18. The implantable device of claim 1, wherein the reference electrode comprises a noble metal.

19. The implantable device of claim 1, wherein the separate module comprises one or both of a power source and a microphone.

20. A lead for an implantable device, comprising:

a reference electrode configured to collect a stimulation current from at least one stimulation site;

a lead conductor configured to allow connection of a module to a stimulator;

an electrode conductor configured to conduct the stimulation current between the reference electrode and the stimulator; and

an insulating material surrounding at least the lead conductor and the electrode conductor.

21. The lead of claim 20, wherein the reference electrode is located at an exterior surface of the insulating material.

22. The lead of claim 21, wherein the reference electrode is patterned over at least a portion of the exterior surface of the insulating material.

23. The lead of claim 21, wherein the reference electrode is at least partially molded into the insulating material.

24. The lead of claim 21, further comprising a protective element at least partially surrounding the insulating material.

25. The lead of claim 20, further comprising an additional insulating material partially surrounding the reference electrode such that a portion of the reference electrode is exposed by the additional insulating material.

26. The lead of claim 20, further comprising a portion of a connector for connecting to the module.

27. The lead of claim 26, wherein the reference electrode is located at an exterior surface of the portion of the connector.

28. The lead of claim 20, wherein the module comprises one or both of a power source and a microphone.
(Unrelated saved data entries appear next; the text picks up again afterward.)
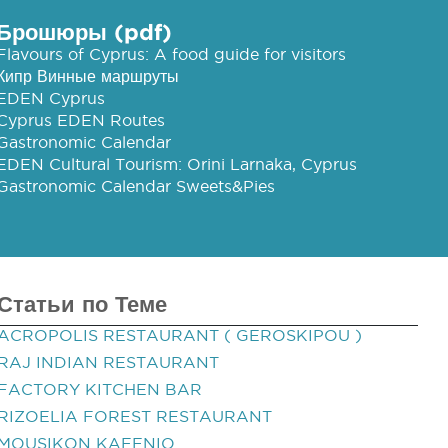
Брошюры (pdf)
Flavours of Cyprus: A food guide for visitors
Кипр Винные маршруты
EDEN Cyprus
Cyprus EDEN Routes
Gastronomic Calendar
EDEN Cultural Tourism: Orini Larnaka, Cyprus
Gastronomic Calendar Sweets&Pies
Статьи по Теме
ACROPOLIS RESTAURANT ( GEROSKIPOU )
RAJ INDIAN RESTAURANT
FACTORY KITCHEN BAR
RIZOELIA FOREST RESTAURANT
MOUSIKON KAFENIO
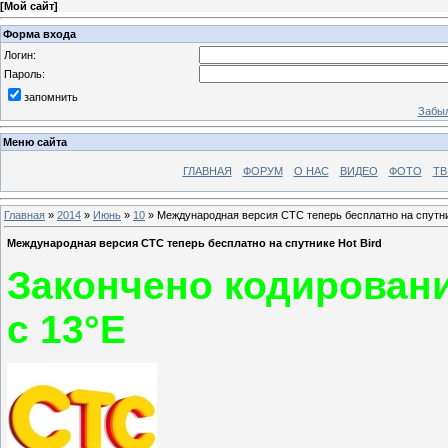
[
Мой сайт
]
Форма входа
Логин:
Пароль:
запомнить
Забыл
Меню сайта
ГЛАВНАЯ
ФОРУМ
О НАС
ВИДЕО
ФОТО
ТВ
Главная
»
2014
»
Июнь
»
10
» Международная версия СТС теперь бесплатно на спутник
Международная версия СТС теперь бесплатно на спутнике Hot Bird
Закончено кодирование
с 13°E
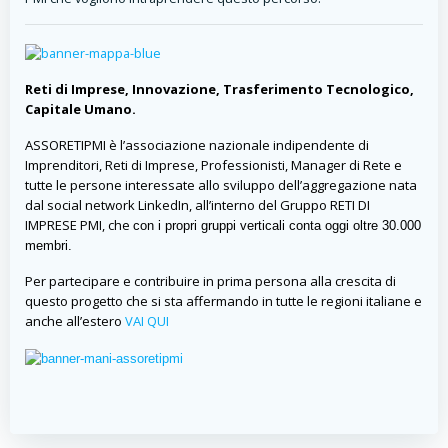
Reti di Imprese, Innovazione, Trasferimento Tecnologico,
Capitale Umano.
ASSORETIPMI è l’associazione nazionale indipendente di
Imprenditori, Reti di Imprese, Professionisti, Manager di Rete e
tutte le persone interessate allo sviluppo dell’aggregazione nata
dal social network LinkedIn, all’interno del Gruppo RETI DI
IMPRESE PMI, che
con i propri gruppi verticali conta oggi oltre 30.000
membri.
Per partecipare e contribuire in prima persona alla crescita di
questo progetto che si sta affermando in tutte le regioni italiane e
anche all’estero
VAI QUI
29. A cochlear implant, comprising:

a stimulator configured to generate a stimulation current comprising a plurality of stimuli;

a first lead configured to conduct the stimulation current from the stimulator to at least one electrode;

a second lead configured to allow connection of an implantable module to the stimulator, wherein the second lead comprises (i) a lead conductor, (ii) a reference electrode configured to collect the stimulation current from the at least one electrode, (iii) an electrode conductor configured to conduct the stimulation current between the reference electrode and the stimulator, and (iv) a bio-compatible insulating material surrounding at least the lead conductor and the electrode conductor.

30. The cochlear implant of claim 29, further comprising the implantable module.

31. The cochlear implant of claim 29, wherein the implantable module comprises one of a power source and a microphone.